I disable the decrementer in the stop_cpu path... that may not be
sufficient for the pseries_mach_cpu_die() path, I'll have to experiment.

However, even if it did, it shouldn't be just changing the value,
especially not to something illegal.

> This will not happen always, but I could see a window of time during
> which this may happen.  But that should not change the preempt_count
> unconditionally to -1 with the same stack pointer.
> 
>> ti->stomp_on_me: 57005
>> ti->preempt_count: ffffffff
>> ti->stomp_on_me_too: 48879
>> ti->local_flags: 0
> 
> Is there a method to identify whether we had executed any of the
> interrupt handler while in this code?

I'd like to know as well. If anyone knows, please share.
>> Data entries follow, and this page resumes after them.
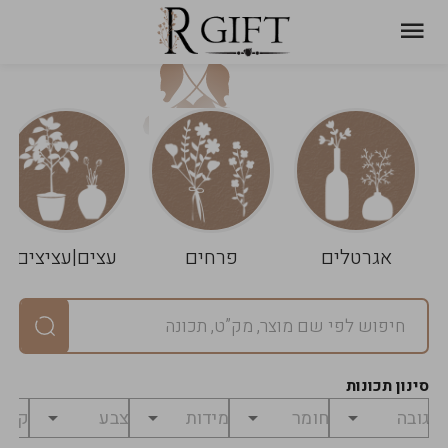
עגלת
ניקוי
שלך
הסל
אגרטלים
פרחים
עצים|עציצים
סיכום
יחידות
0
במארז
0
סינון תכונות
מחיר
0
₪
לפני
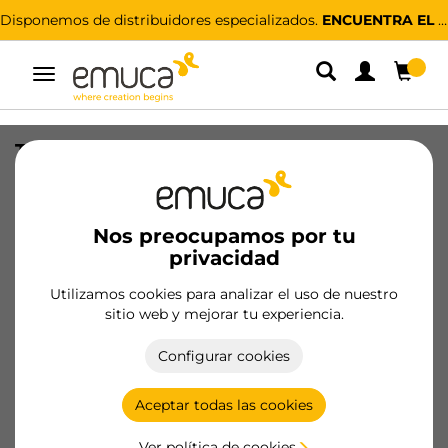
Disponemos de distribuidores especializados.
ENCUENTRA EL MÁS CERCANO
Alternar
navegación
Tornillo para enganche System Ø14,
M8x10, tablero de 18mm, Zamak,
Cincado
Nos preocupamos por tu
SKU
8111601
/
EAN
8432393357171
privacidad
Productos esenciales
Utilizamos cookies para analizar el uso de nuestro
sitio web y mejorar tu experiencia.
Hazte cliente
Configurar cookies
Ficha de producto
Aceptar todas las cookies
Novedad
Ver política de cookies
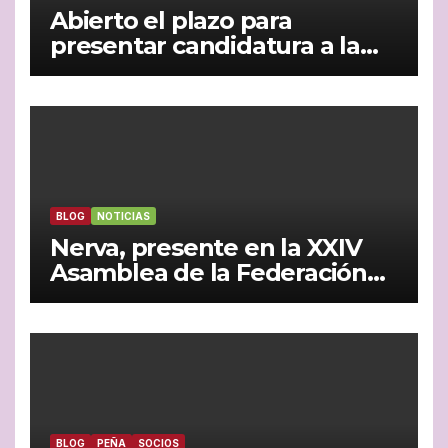
Abierto el plazo para
presentar candidatura a la
Presidencia de la peña
madridista ‘La Garza Blanca’
de Nerva
BLOG
NOTICIAS
Nerva, presente en la XXIV
Asamblea de la Federación
Andaluza de Peñas
Madridistas celebrada en
Jaén
BLOG
PEÑA
SOCIOS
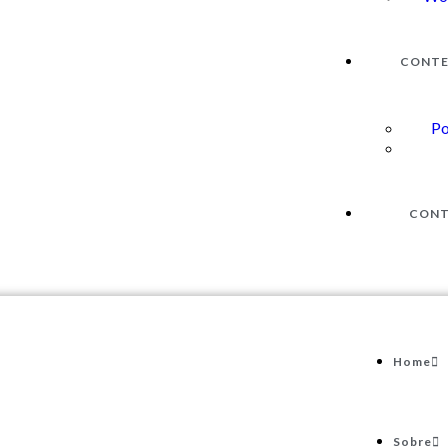
CONT
Po
CON
Home
Sobre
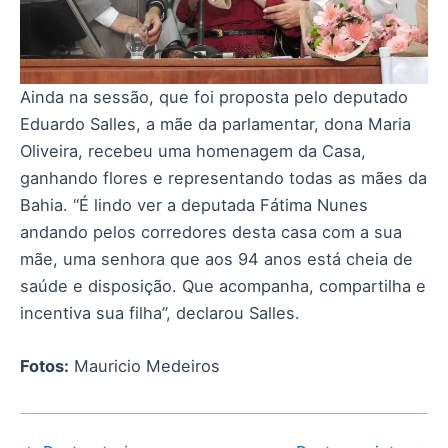
Ainda na sessão, que foi proposta pelo deputado
Eduardo Salles, a mãe da parlamentar, dona Maria
Oliveira, recebeu uma homenagem da Casa,
ganhando flores e representando todas as mães da
Bahia. “É lindo ver a deputada Fátima Nunes
andando pelos corredores desta casa com a sua
mãe, uma senhora que aos 94 anos está cheia de
saúde e disposição. Que acompanha, compartilha e
incentiva sua filha”, declarou Salles.
Fotos:
Mauricio Medeiros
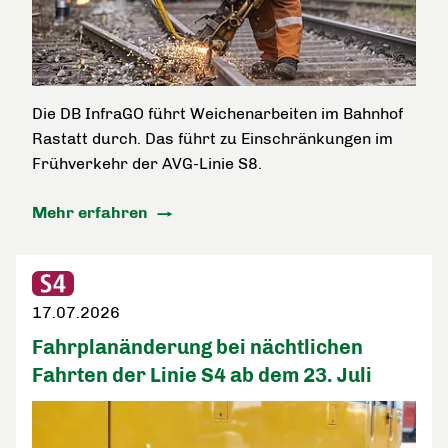
Die DB InfraGO führt Weichenarbeiten im Bahnhof
Rastatt durch. Das führt zu Einschränkungen im
Frühverkehr der AVG-Linie S8.
Mehr erfahren
17.07.2026
Fahrplanänderung bei nächtlichen
Fahrten der Linie S4 ab dem 23. Juli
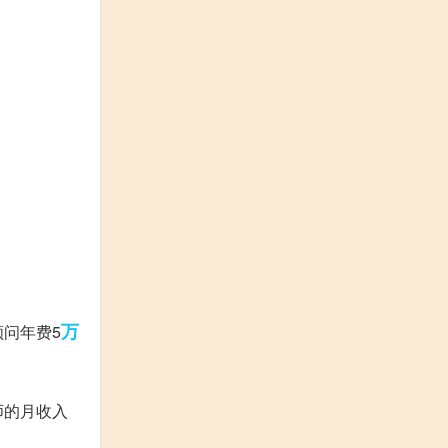
万
顾问年费5
师的月收入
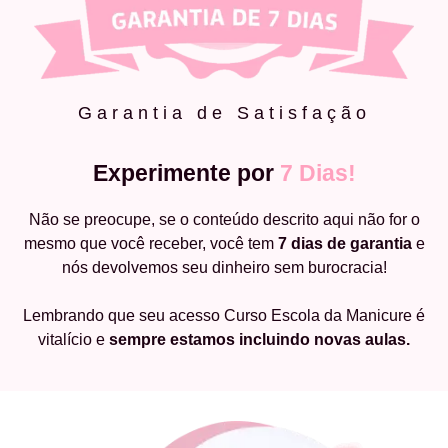
Garantia de Satisfação
Experimente por
7 Dias!
Não se preocupe, se o conteúdo descrito aqui não for o
mesmo que você receber, você tem
7 dias de garantia
e
nós devolvemos seu dinheiro sem burocracia!
Lembrando que seu acesso Curso Escola da Manicure é
vitalício e
sempre estamos incluindo novas aulas.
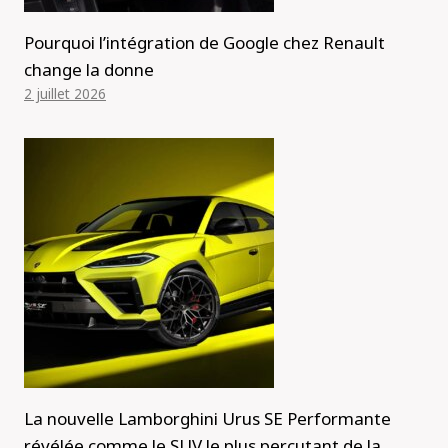
Pourquoi l’intégration de Google chez Renault
change la donne
2 juillet 2026
La nouvelle Lamborghini Urus SE Performante
révélée comme le SUV le plus percutant de la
Otherwise
I'll be trying to sort that out tomorrow.

> 
>> *** end thread_info ***
>>
>> Are there any additional thoughts on what might be causing preempt_count to change?
>> I was thinking that cede might somehow force it to 0 (or perhaps one of the
>> preempt_count explicit value setters in irq.c) and then decrement it - but that dec
>> should trigger an error in the dec_preempt_count() as I have CONFIG_DEBUG_PREEMPT=y.
> 
> Decrementer is only the suspect, we have not yet proved that the dec
> handler is being executed.  Can somebody be using our stack?  The
> pointer is same.. but do we still own it?  I cannot think of how
> somebody else could be using this cpu's stack... but just a thought to
> explain this anomaly.
> 
> --Vaidy

Thanks for the thoughts,

-- 
Darren Hart
IBM Linux Technology Center
Real-Time Linux Team